The world is insane. That was something I already knew. I also knew everything was just a grind and in the grand scheme of things nothing mattered. Even if I were to blow up a city somewhere the effect won't be felt. People will mourn for years and the generations of those living close by will be affected.
But that does nothing to the globe. All our wars and fighting will not stop the rotation of our planet. It won't effect our sun which would exist for billions of years. It certainly will not effect the universe that has existed for tens of billions of years. And all of this is just an estimate since the Big Bang. And during all of this the average human lifespan is just about 70-75 years.
You would expect that those who learn of all of this would not care to live anymore but that is not the case. Most people when they learn of such numbers they are amazed for a few seconds. They go, "Wow, I never knew about how insignificant my problems are." . Then they go on with their lives and forget about it.
I don't believe it's their fault. All of it is within our biology to try to survive with food, find a mate, procreate and take after our young. We are primates and this is present in every single one of us. All of the other stuff we do is just to pass time until our eventual demise.
Human beings are not meant to ponder about the grand scheme of things for long. Thankfully there are a few of us who break such molds. Philosophers and thinkers who start with the daily life and then slowly work their way up to the vast multiverse. Poets who constantly write songs about the vast number of stars and the everexpanding space.
I understood rather quickly at a very young age. They called me a genius but I knew that it wasn't my intelligence that helped me but my maturity. I always ran after lofty goals but my true adventure started when I learned of the universe. The fact that even if I were to rule the entire world, I would change little in the Grand scheme of things ate into me.

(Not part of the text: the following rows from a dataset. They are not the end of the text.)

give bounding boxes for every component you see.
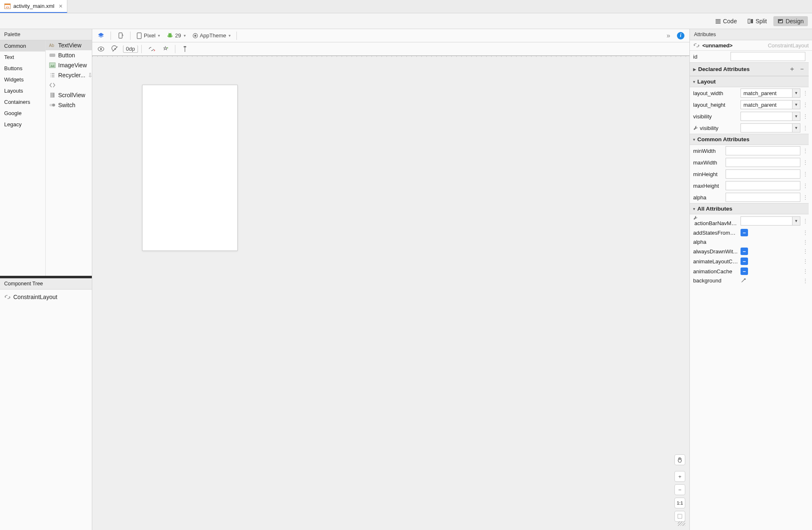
palette-item-button[interactable]: Button	[46, 50, 92, 60]
zoom-fit-button[interactable]: 1:1	[674, 498, 685, 508]
attr-flag-icon[interactable]: ⋮	[803, 90, 805, 96]
minwidth-input[interactable]	[726, 146, 800, 155]
zoom-out-button[interactable]: −	[674, 484, 685, 495]
svg-text:<>: <>	[6, 6, 9, 9]
palette-category-google[interactable]: Google	[0, 108, 45, 119]
remove-attr-button[interactable]: －	[799, 65, 805, 74]
maxheight-input[interactable]	[726, 181, 800, 190]
palette-category-layouts[interactable]: Layouts	[0, 85, 45, 96]
svg-rect-3	[748, 19, 750, 23]
palette-item-switch[interactable]: Switch	[46, 100, 92, 110]
section-layout[interactable]: ▾ Layout	[690, 76, 809, 87]
download-icon[interactable]: ⇩	[88, 72, 92, 79]
palette-item-fragme[interactable]	[46, 80, 92, 90]
view-mode-code[interactable]: Code	[711, 16, 741, 26]
minheight-input[interactable]	[726, 169, 800, 179]
view-mode-split[interactable]: Split	[743, 16, 771, 26]
palette-category-common[interactable]: Common	[0, 40, 45, 52]
chevron-down-icon: ▾	[229, 33, 231, 38]
orientation-button[interactable]	[114, 31, 127, 41]
guidelines-button[interactable]	[179, 44, 191, 54]
attr-row-actionbarnavmode: actionBarNavMode▼⋮	[690, 214, 809, 228]
attr-flag-icon[interactable]: ⋮	[803, 159, 805, 165]
boolean-toggle[interactable]: −	[741, 258, 748, 265]
design-toolbar-constraints: 0dp ✕	[92, 42, 689, 56]
tools-visibility-select[interactable]: ▼	[741, 123, 800, 132]
zoom-controls: + − 1:1	[674, 454, 685, 522]
attr-flag-icon[interactable]: ⋮	[803, 230, 805, 236]
design-canvas[interactable]: + − 1:1	[92, 56, 689, 530]
attr-flag-icon[interactable]: ⋮	[803, 125, 805, 131]
attr-flag-icon[interactable]: ⋮	[803, 148, 805, 154]
boolean-toggle[interactable]: −	[741, 229, 748, 236]
attr-row-maxwidth: maxWidth⋮	[690, 157, 809, 168]
visibility-select[interactable]: ▼	[741, 112, 800, 121]
device-selector[interactable]: Pixel ▾	[134, 31, 162, 40]
layout-width-select[interactable]: match_parent ▼	[741, 88, 800, 98]
attr-flag-icon[interactable]: ⋮	[803, 258, 805, 264]
palette-category-containers[interactable]: Containers	[0, 96, 45, 108]
palette-item-recycler[interactable]: Recycler...⇩	[46, 70, 92, 80]
attr-flag-icon[interactable]: ⋮	[803, 278, 805, 284]
attributes-scroll[interactable]: id ▶ Declared Attributes ＋ － ▾ Layout	[690, 51, 812, 530]
palette-title: Palette	[0, 29, 92, 40]
eyedropper-icon[interactable]	[741, 278, 800, 284]
palette-item-scrollview[interactable]: ScrollView	[46, 90, 92, 100]
attr-flag-icon[interactable]: ⋮	[803, 102, 805, 108]
svg-line-24	[169, 33, 169, 34]
autoconnect-toggle[interactable]	[109, 44, 121, 54]
clear-constraints-button[interactable]: ✕	[145, 44, 157, 54]
brackets-icon	[49, 82, 56, 88]
id-input[interactable]	[731, 52, 805, 61]
view-options-button[interactable]	[95, 45, 107, 53]
left-panel: Palette CommonTextButtonsWidgetsLayoutsC…	[0, 29, 92, 530]
attr-flag-icon[interactable]: ⋮	[803, 171, 805, 177]
attr-flag-icon[interactable]: ⋮	[803, 239, 805, 245]
default-margin-button[interactable]: 0dp	[123, 45, 138, 53]
palette-item-textview[interactable]: AbTextView	[46, 40, 92, 50]
tree-node-constraintlayout[interactable]: ConstraintLayout	[2, 292, 90, 302]
palette-category-text[interactable]: Text	[0, 52, 45, 63]
section-declared[interactable]: ▶ Declared Attributes ＋ －	[690, 62, 809, 76]
surfaces-button[interactable]	[95, 31, 107, 41]
close-tab-icon[interactable]: ✕	[59, 3, 63, 9]
palette-category-widgets[interactable]: Widgets	[0, 74, 45, 85]
view-mode-design[interactable]: Design	[773, 16, 808, 26]
infer-constraints-button[interactable]	[159, 44, 172, 54]
chevron-down-icon[interactable]: ▼	[792, 112, 800, 121]
layout-height-select[interactable]: match_parent ▼	[741, 100, 800, 109]
zoom-reset-button[interactable]	[674, 511, 685, 522]
section-common[interactable]: ▾ Common Attributes	[690, 134, 809, 145]
chevron-down-icon[interactable]: ▼	[792, 88, 800, 98]
boolean-toggle[interactable]: −	[741, 248, 748, 255]
attr-select[interactable]: ▼	[741, 216, 800, 226]
palette-item-imageview[interactable]: ImageView	[46, 60, 92, 70]
alpha-input[interactable]	[726, 193, 800, 202]
chevron-down-icon[interactable]: ▼	[792, 216, 800, 226]
chevron-down-icon[interactable]: ▼	[792, 123, 800, 132]
theme-selector[interactable]: AppTheme ▾	[190, 31, 234, 40]
attr-flag-icon[interactable]: ⋮	[803, 218, 805, 224]
issues-info-button[interactable]: i	[674, 31, 687, 41]
chevron-down-icon: ▾	[158, 33, 160, 38]
boolean-toggle[interactable]: −	[741, 267, 748, 275]
attr-row-addstatesfromc: addStatesFromC...−⋮	[690, 228, 809, 238]
maxwidth-input[interactable]	[726, 158, 800, 167]
chevron-down-icon[interactable]: ▼	[792, 100, 800, 109]
zoom-in-button[interactable]: +	[674, 471, 685, 482]
attr-flag-icon[interactable]: ⋮	[803, 194, 805, 200]
file-tab[interactable]: <> activity_main.xml ✕	[0, 0, 67, 13]
api-selector[interactable]: 29 ▾	[164, 31, 188, 40]
attr-flag-icon[interactable]: ⋮	[803, 268, 805, 274]
attr-flag-icon[interactable]: ⋮	[803, 113, 805, 119]
attr-flag-icon[interactable]: ⋮	[803, 183, 805, 189]
pan-button[interactable]	[674, 454, 685, 465]
list-icon	[49, 72, 56, 79]
palette-category-legacy[interactable]: Legacy	[0, 119, 45, 130]
add-attr-button[interactable]: ＋	[789, 65, 795, 74]
overflow-button[interactable]: »	[664, 31, 673, 41]
device-preview[interactable]	[142, 85, 238, 251]
palette-category-buttons[interactable]: Buttons	[0, 63, 45, 74]
attr-flag-icon[interactable]: ⋮	[803, 248, 805, 254]
section-all[interactable]: ▾ All Attributes	[690, 203, 809, 214]
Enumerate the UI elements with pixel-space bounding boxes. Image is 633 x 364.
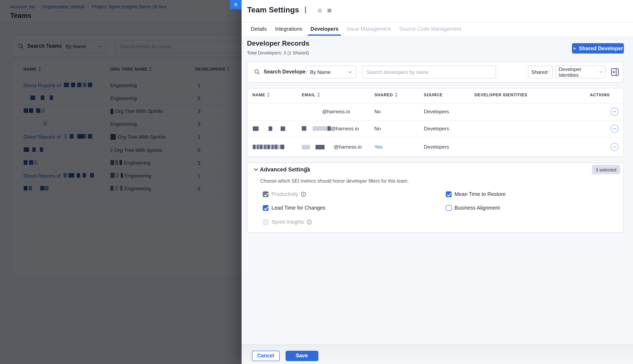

I wanted more out of life than just living and dying. We make such a big deal out of life and death but I feel that there is no concept more scarier and vast than the space outside. The void that contains nothing that stretches everywhere and nowhere. I wanted to stay with it forever but I knew that achieving it was near impossible.
Being 20 at that time I had only a few decades before death comes for me so I decided the first step of my plan. To transfer my mind into that of a machine. I spent the next 35 years of my life on this singular goal and managed to succeed.
I connected dozens of supercomputer running various simulations an experiments to better understand the universe. The years ticked by and soon things started to look bleak for me. My progress in the research was very little and the government of nations had found out about me.
The invention of transferring a person into a digital area was a failure when I faked my death as a poorly gone experiment. My research was scrapped and parts of it was used in other areas. I had used this to siphon of money from various banks and managed to covertly use the supercomputers from various regions.
Unfortunately someone might have caught on to my usage of them and followed into my main storage area. Being digital I had already prepared my back up to other computers but there was once small problem. They had already tracked down two of my only back ups.
I at the time did not have time to make more since you need to build a specific computer for the brain. It needed to imitate the real one and only then could you improve it without any side-effects. They must have used my old records to figure out the places I had visited.
Soon they had found me in my main brain room and were moving to extract all my data. Unfortunately for them I activated my last plan. Code red. All my research and a tiny bit of my processing capabilities sent to a remote server belonging to a person who had the closest drive to pursue the secrets of the universe.
My job done I allowed the government to download only the research while I scraped of everything else from my system. Hopefully someone will try to figure out the ultimate answer. As I felt the systems shutting down for the first time in 137 years, I could say without a doubt that I was content.